EAAI Journal 2026 Journal Article
A doubly reinforced local search for solving the Quadratic Multiple Knapsack Problem
- Yingsong Nie
- Lingyan Zhang
- Xiaolu Liu
- Lei He
- Tao Guan
- Yan Jin
The Quadratic Multiple Knapsack Problem (QMKP) is a computationally challenging combinatorial optimization problem with important real-world applications in manufacturing and production planning. Traditional methods often struggle to effectively balance intensification and diversification, relying heavily on expert experience to guide the search process. To address these limitations, we propose a doubly reinforced local search algorithm (denoted as DRLS) that integrates two distinct reinforcement learning methods into a multi-neighborhood tabu search framework, each activated at different stages of the search process to improve adaptive decision-making. Specifically, a multi-armed bandit mechanism is incorporated into the neighborhood selection phase to dynamically select promising neighborhood operators in a stateless environments for effective search.

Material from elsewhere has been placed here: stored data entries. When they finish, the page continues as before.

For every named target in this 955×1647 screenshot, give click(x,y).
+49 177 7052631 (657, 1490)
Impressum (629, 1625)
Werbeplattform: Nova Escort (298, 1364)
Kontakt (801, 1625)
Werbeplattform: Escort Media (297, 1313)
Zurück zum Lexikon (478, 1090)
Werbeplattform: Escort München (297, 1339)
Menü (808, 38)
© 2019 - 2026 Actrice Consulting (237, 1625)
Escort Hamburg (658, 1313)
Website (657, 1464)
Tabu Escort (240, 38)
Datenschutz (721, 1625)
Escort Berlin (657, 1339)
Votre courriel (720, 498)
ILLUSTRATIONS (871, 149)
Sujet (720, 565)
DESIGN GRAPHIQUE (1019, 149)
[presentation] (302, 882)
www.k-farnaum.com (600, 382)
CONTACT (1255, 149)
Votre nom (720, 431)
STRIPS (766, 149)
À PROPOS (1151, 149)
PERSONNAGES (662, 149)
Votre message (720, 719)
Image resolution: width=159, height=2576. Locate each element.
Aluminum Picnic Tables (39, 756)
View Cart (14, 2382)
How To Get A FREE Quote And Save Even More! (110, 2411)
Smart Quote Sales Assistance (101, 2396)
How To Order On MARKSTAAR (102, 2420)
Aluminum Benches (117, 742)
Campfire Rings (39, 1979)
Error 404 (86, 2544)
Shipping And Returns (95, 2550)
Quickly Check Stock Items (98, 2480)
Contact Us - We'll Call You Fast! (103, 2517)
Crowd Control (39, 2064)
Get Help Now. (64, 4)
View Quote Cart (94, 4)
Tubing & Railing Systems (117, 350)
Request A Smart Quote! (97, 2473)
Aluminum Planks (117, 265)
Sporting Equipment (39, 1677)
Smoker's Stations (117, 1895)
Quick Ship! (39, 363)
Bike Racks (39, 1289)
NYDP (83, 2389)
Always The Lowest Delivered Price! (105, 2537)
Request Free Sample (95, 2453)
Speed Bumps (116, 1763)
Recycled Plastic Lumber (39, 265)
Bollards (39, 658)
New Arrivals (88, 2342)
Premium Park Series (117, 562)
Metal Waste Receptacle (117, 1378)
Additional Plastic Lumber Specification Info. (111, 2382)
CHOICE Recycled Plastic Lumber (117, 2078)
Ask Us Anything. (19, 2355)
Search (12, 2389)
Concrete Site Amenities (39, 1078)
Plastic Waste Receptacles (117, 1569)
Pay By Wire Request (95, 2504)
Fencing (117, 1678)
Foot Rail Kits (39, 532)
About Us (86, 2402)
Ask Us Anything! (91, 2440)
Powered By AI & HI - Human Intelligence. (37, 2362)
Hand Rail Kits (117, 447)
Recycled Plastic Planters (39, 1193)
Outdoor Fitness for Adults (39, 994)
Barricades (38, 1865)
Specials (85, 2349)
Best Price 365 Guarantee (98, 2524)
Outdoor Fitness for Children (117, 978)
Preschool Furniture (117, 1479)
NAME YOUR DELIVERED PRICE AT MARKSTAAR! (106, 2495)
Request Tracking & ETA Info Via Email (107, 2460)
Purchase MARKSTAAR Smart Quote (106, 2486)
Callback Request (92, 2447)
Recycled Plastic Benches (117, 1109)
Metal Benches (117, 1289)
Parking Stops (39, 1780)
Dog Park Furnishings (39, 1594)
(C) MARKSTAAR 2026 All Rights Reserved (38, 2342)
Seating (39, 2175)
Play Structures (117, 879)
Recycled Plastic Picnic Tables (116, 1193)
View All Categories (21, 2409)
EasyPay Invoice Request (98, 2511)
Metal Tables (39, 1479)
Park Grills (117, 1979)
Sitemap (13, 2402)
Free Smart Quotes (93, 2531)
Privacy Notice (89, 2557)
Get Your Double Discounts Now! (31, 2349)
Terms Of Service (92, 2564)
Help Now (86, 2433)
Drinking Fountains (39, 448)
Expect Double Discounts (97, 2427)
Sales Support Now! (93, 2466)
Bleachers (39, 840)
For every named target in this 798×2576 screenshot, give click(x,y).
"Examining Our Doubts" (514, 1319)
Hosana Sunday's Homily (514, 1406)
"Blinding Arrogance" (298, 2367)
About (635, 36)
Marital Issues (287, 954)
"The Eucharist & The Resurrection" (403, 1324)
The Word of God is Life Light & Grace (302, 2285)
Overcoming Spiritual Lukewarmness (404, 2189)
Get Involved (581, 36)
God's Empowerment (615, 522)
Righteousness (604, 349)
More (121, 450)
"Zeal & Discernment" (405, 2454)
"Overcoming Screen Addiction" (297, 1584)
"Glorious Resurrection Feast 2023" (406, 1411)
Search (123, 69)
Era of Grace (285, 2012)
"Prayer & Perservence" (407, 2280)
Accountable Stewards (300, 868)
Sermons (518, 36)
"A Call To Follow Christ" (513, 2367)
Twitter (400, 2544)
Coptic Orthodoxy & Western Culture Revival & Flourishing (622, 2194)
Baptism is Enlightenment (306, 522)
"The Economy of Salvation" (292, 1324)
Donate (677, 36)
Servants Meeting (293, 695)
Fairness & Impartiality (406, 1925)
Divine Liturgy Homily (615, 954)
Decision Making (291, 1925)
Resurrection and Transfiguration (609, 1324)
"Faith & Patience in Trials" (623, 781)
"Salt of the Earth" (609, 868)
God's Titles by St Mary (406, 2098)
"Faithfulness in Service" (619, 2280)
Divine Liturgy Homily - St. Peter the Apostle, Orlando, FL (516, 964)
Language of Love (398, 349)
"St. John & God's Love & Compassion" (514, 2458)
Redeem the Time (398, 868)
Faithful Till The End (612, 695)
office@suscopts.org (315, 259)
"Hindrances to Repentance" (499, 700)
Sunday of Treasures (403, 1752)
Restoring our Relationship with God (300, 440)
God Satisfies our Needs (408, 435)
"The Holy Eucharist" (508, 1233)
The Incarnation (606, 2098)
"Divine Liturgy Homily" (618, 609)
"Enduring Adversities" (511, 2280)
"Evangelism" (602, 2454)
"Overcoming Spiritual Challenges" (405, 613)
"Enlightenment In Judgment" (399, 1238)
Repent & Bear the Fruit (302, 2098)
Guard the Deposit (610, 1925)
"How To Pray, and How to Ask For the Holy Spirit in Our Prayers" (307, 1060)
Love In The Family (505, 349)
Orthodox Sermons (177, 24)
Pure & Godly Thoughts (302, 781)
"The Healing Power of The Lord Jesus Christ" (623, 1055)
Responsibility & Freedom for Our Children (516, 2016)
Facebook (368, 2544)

In addition, a Q-learning model is employed in item removal phase to state-dependent remove items, enabling the search to escape from local optima. Evaluations on 720 benchmark instances across four datasets demonstrate that DRLS consistently outperforms six state-of-the-art algorithms in both solution quality and runtime efficiency. In particular, DRLS discovers new best-known solutions for over 50% of the instances, highlighting its effectiveness. Additional experiments are presented to gain insight into the role of the reinforcement learning components.